As of vLLM 0.21.0, the vllm.general_plugins entry point system loads plugins in all vLLM processes, including the main OpenAI-compatible API server process. Specifically, EngineArgs.create_engine_config (vllm/engine/arg_utils.py:731) calls load_general_plugins() in the API server process, and EngineCore.__init__ (vllm/v1/engine/core.py:105) calls it again in the engine subprocess.

An alternative entrypoint is still required for launching a vLLM OpenAI-compatible RESTful API server with Stained Glass Output Protection enabled, because the output-protection patches (FastAPI middleware, ephemeral key rotation, encrypted RequestOutput) target the HTTP layer and cannot be applied via the vllm.general_plugins mechanism.

Warning

vLLM will not run properly if the stainedglass_output_protection package is installed (i.e. the plugin is installed), but vLLM is not launched via the alternative entrypoint. Likewise, if the plugin is not installed, but the alternative entrypoint is invoked, vLLM will also not run properly.

Warning

Under almost no circumstances should you need to import this package directly.

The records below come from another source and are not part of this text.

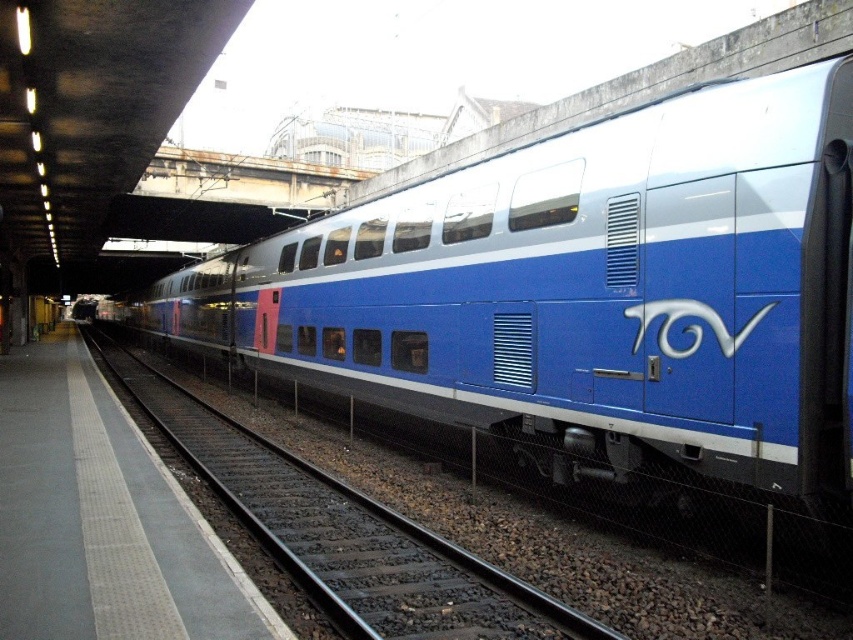 You are a passenger waiting at the train station platform. You see the blue metallic train at center and the metal track at center. Which object is closer to the edge of the platform?

The blue metallic train at center is positioned on the right side of metal track at center, so the metal track at center is closer to the edge of the platform since it is positioned to the left of the train.

You are a station engineer who needs to ensure the blue metallic train at center can fit on the metal track at center. Based on the scene, can you confirm if the train will fit on the track?

The blue metallic train at center is bigger than metal track at center, so it will not fit properly on the track. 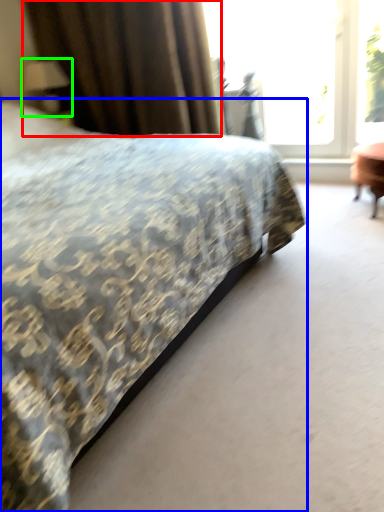 Question: Estimate the real-world distances between objects in this image. Which object is farther from curtain (highlighted by a red box), bed (highlighted by a blue box) or table lamp (highlighted by a green box)?

Choices:
 (A) bed
 (B) table lamp

Answer: (A) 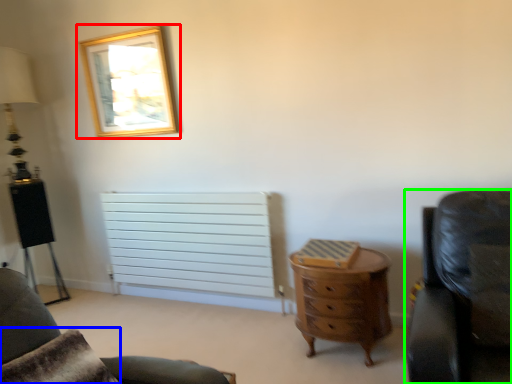 Question: Which object is the closest to the picture frame (highlighted by a red box)? Choose among these: pillow (highlighted by a blue box) or chair (highlighted by a green box).

Choices:
 (A) pillow
 (B) chair

Answer: (A) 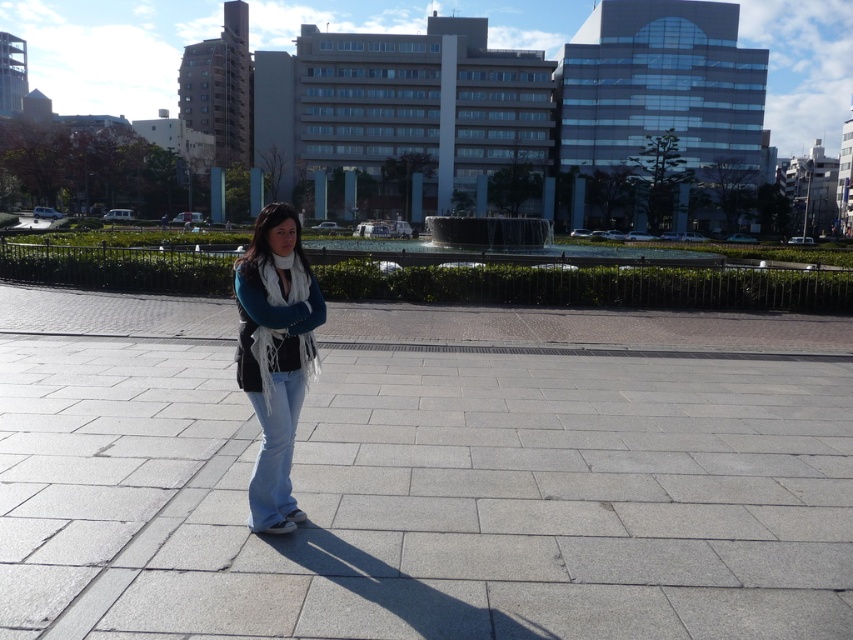 Which is in front, point (575, 508) or point (280, 497)?

Point (280, 497) is more forward.

Does gray concrete pavement at center have a greater width compared to denim jeans at center?

Correct, the width of gray concrete pavement at center exceeds that of denim jeans at center.

Between point (605, 474) and point (236, 285), which one is positioned behind?

Positioned behind is point (605, 474).

Identify the location of gray concrete pavement at center. The width and height of the screenshot is (853, 640). (425, 497).

Is the position of gray concrete pavement at center more distant than that of light blue denim jeans at center?

No, gray concrete pavement at center is in front of light blue denim jeans at center.

From the picture: Can you confirm if gray concrete pavement at center is thinner than light blue denim jeans at center?

No, gray concrete pavement at center is not thinner than light blue denim jeans at center.

The image size is (853, 640). What do you see at coordinates (425, 497) in the screenshot?
I see `gray concrete pavement at center` at bounding box center [425, 497].

I want to click on gray concrete pavement at center, so click(x=425, y=497).

Who is shorter, denim jeans at center or light blue denim jeans at center?

light blue denim jeans at center is shorter.

Describe the element at coordinates (276, 355) in the screenshot. Image resolution: width=853 pixels, height=640 pixels. I see `denim jeans at center` at that location.

Between point (259, 232) and point (262, 516), which one is positioned behind?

If stainedglass_output_protection is installed, and you launch vLLM via the alternative entrypoint, this module will be automatically applied.

Modules:

Name Description
entrypoint

Alternative entrypoint for launching a vLLM OpenAI-compatible RESTful API server with Stained Glass Output Protection enabled.

middleware

Middleware for the vLLM OpenAI-compatible RESTful API server that reads a user-provided public key from the request headers, registers

parsers

Disable server-side tool/reasoning parsing under Output Protection (OP) Encryption.

registry

User key registry for Stained Glass Output Protection in vLLM, shared across all vLLM processes.

request_output

Patched vLLM RequestOutput class with encrypted text fields.

server_keys

Utilities for managing ephemeral server keys in a FastAPI application.

turboquant_plugin

vLLM general plugin that patches prompt-embed loading to decode TurboQuant-compressed payloads.